Evidence
Prof. Sharlot
Fall, 2001
Chapter 2: Relevance
1
1. Introduction
a. Something is relevant if it tends to make the existence of any fact that is of consequence to the outcome of the action more or less probable.
i. FRE 401. Presumption of admissibility: “any tendency to make the existence of any fact that is of consequence to the action more or less probable”
ii. “A brick is not a wall” - distinction between relevancy and sufficiency. FRE 401 doesn’t require that the evidence establish a fact. Rather, it’s a question of whether the evidence makes the existence of that fact more or less probable. The test of relevancy is a different and less stringent test than the standard used at a later stage in deciding whether all the evidence of the party on an issue is sufficient to permit the issue to go to the jury.
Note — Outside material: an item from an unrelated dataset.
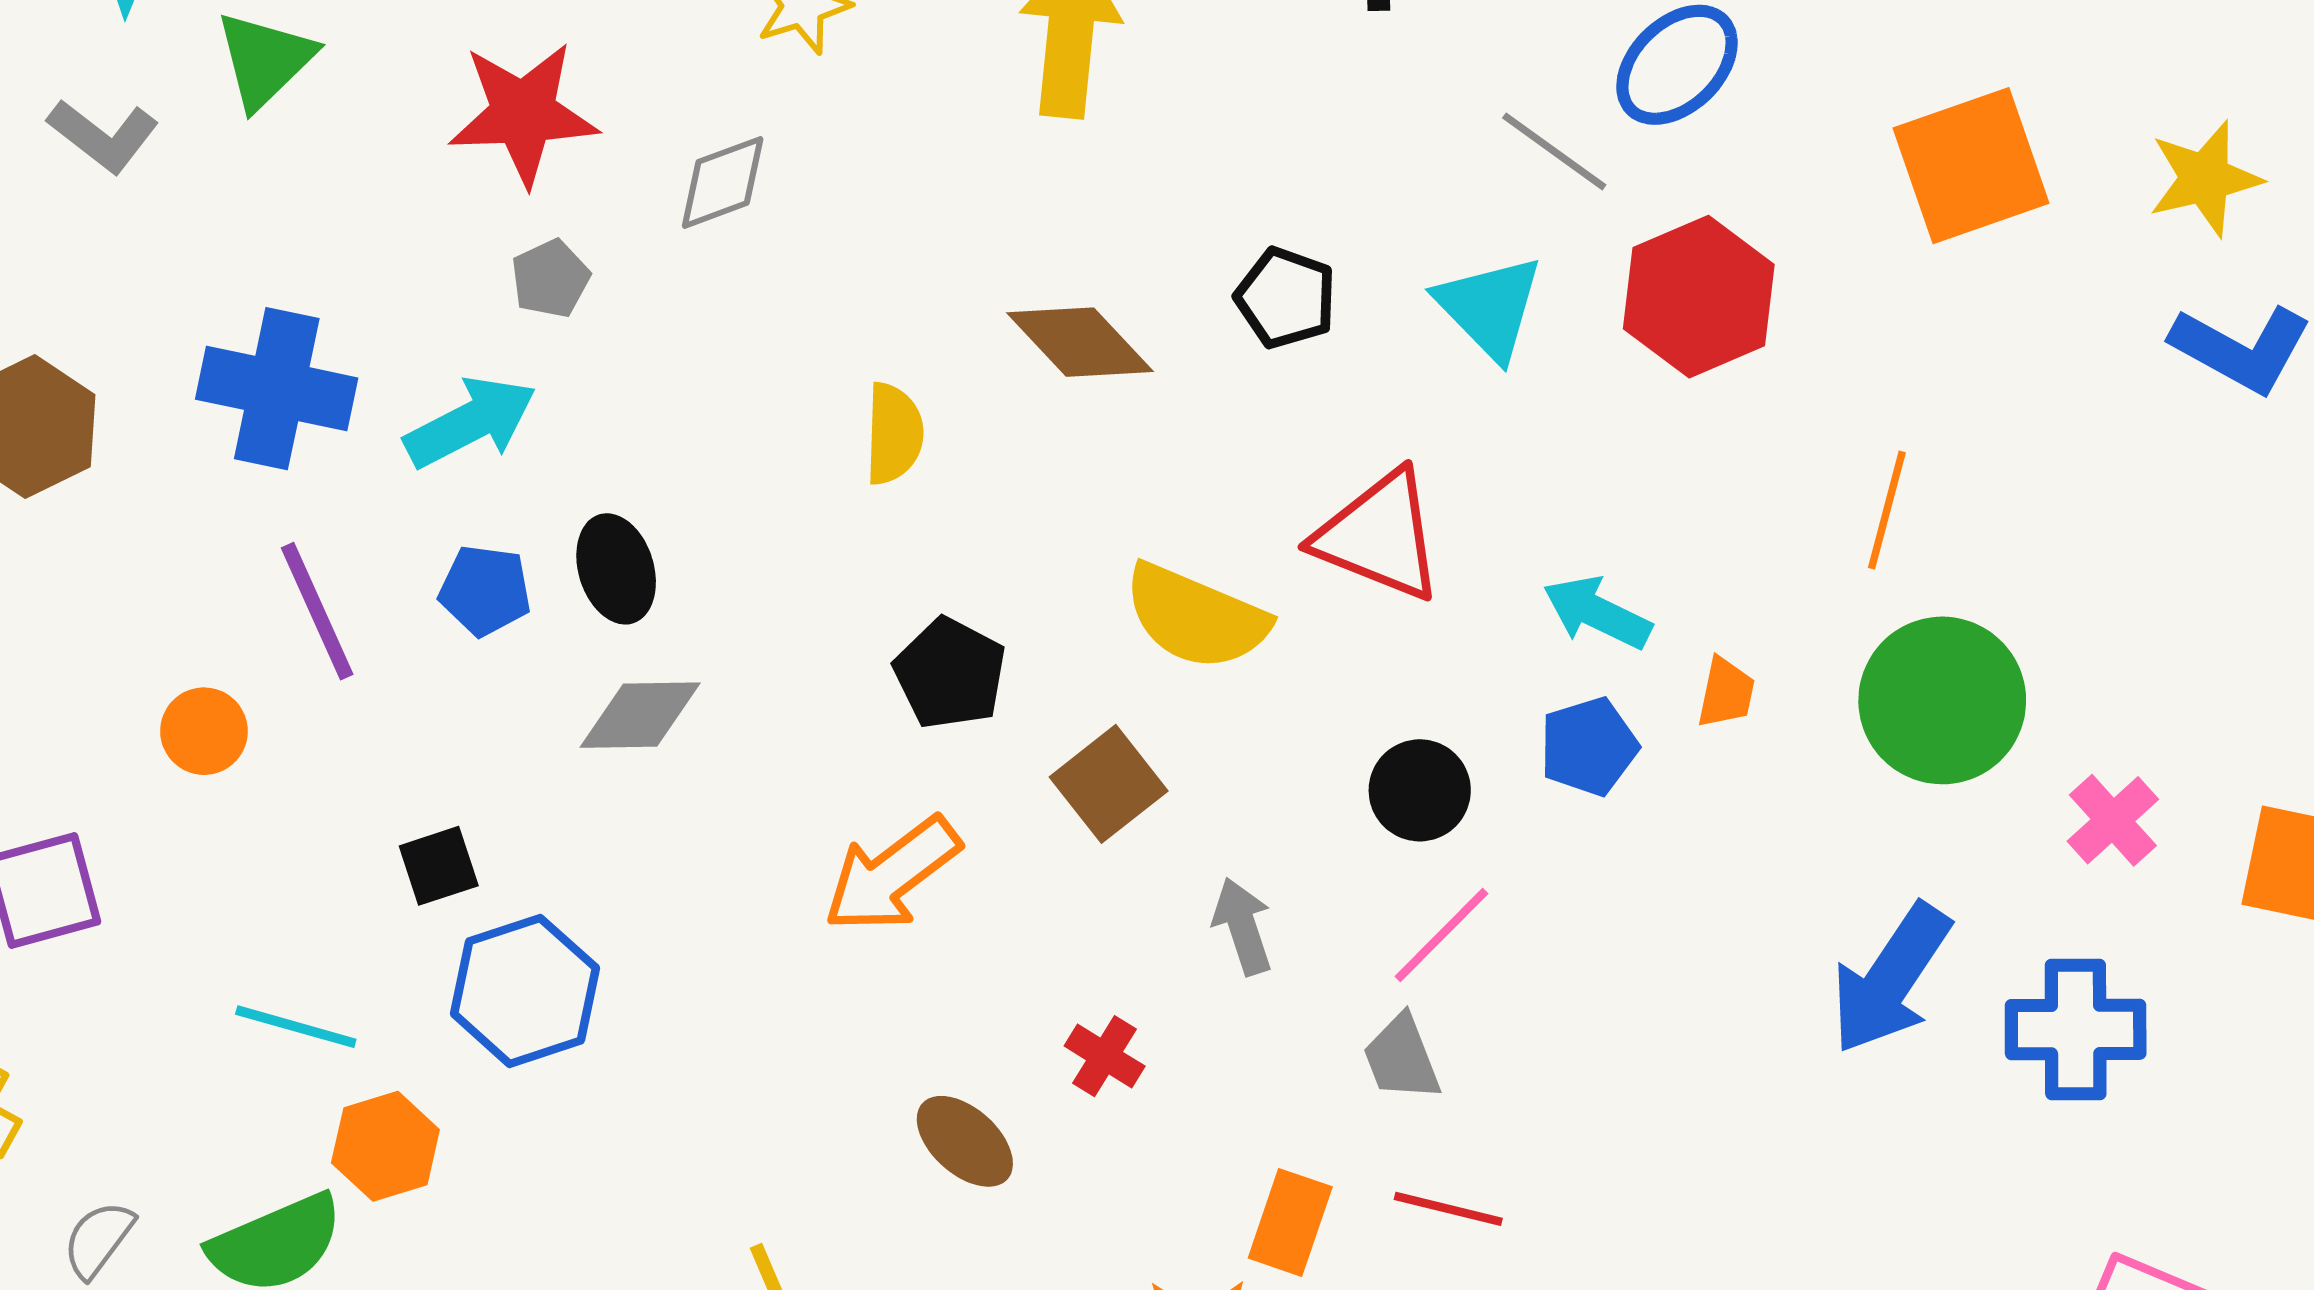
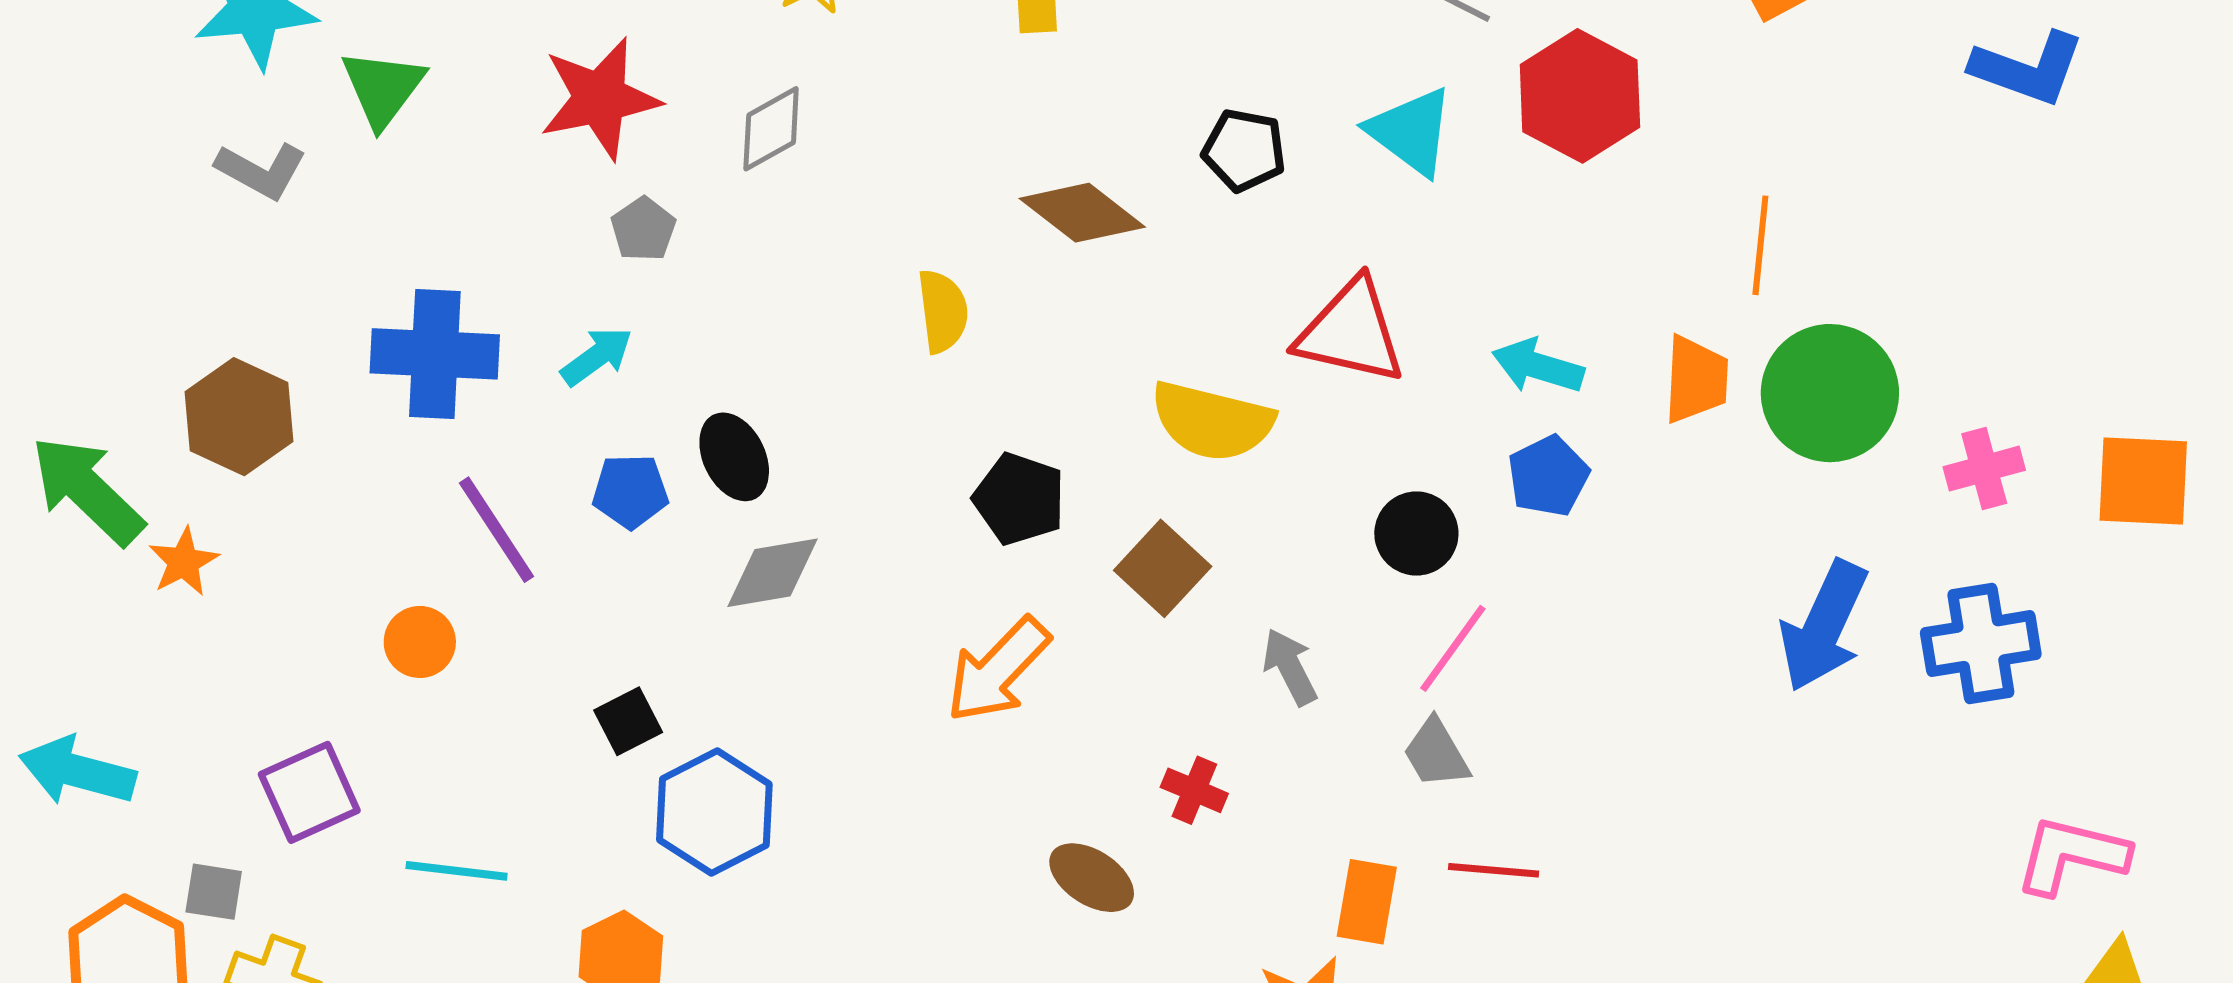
cyan arrow: (470, 422) -> (597, 356), size x0.7
orange trapezoid: (1726, 693) -> (1696, 380), moved, size x1.5
pink cross: (2113, 820) -> (1984, 469), turned 36
cyan line: (296, 1027) -> (457, 871), moved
b. Relevance is only implicated with circumstantial evidence, not direct evidence. If an eyewitness wants to testify that he saw the actual accident (direct evidence), there won’t be any relevancy issues. If, however, a witness wants to testify to the behavior of persons or things at some time other than the one at issue (circumstantial evidence), there will by relevancy issues.
c. Real evidence is a tangible item that is discernible to the senses of the trier of fact (e.g., a knife, a writing, a scar). Reproduced real evidence is a model or a photo or real evidence. With any kind of real evidence, authentication is crucial (i.e., is this actually the knife that D allegedly used to hold up P?)
i. In some cases, real evidence is relevant even if we can’t authenticate it. If, for example, one of the issues is whether or not P was scared by the fact that D had a knife, it wouldn’t matter whether the knife that P sought to introduce into evidence was the actual knife D used. So long as P could testify that the knife D used was a lot like that knife, the proffered knife would be relevant.
ii. If, however, the issue is whether D’s tire blew out and caused P’s injury, then we do care a great deal about that particular tire. We would want experts analyzing the tire that blew out, not one similar to it.
d. Something is conditionally relevant when evidence is both probative and material but the evidence rests on the existence of another fact. See auto mechanic hypo (C, 33). Usually, if a trial judge decides that a reasonable juror could find that the required condition is satisfied, she admits the conditionally relevant testimony but cautions the jury that they are not to consider the testimony for its truth unless they believe that the condition was satisfied. See FRE 104(b).
e. When addressing relevance issues, you want to ask:
i. What is the evidence being offered to prove?
ii. Is the fact that this evidence is being offered to prove of consequence to this case?
iii. Assuming that the fact is of consequence, does this evidence make the existence of that fact more or less probable (i.e., is it probative)?
iv. Assuming the fact is of consequence and the evidence is probative, is there nonetheless some reason why the evidence shouldn’t be admitted (e.g., cumulative, confusing, prejudicial)?
f. In determining relevance, you have to focus on the issues in the case. Is the alleged murder weapon a gun? If so, then the D’s possession of a knife is arguably irrelevant. Is the defense an alibi? If so, then the alleged fact that V had previously threatened to kill D is irrelevant. (See hypos - C, 13 and 15.)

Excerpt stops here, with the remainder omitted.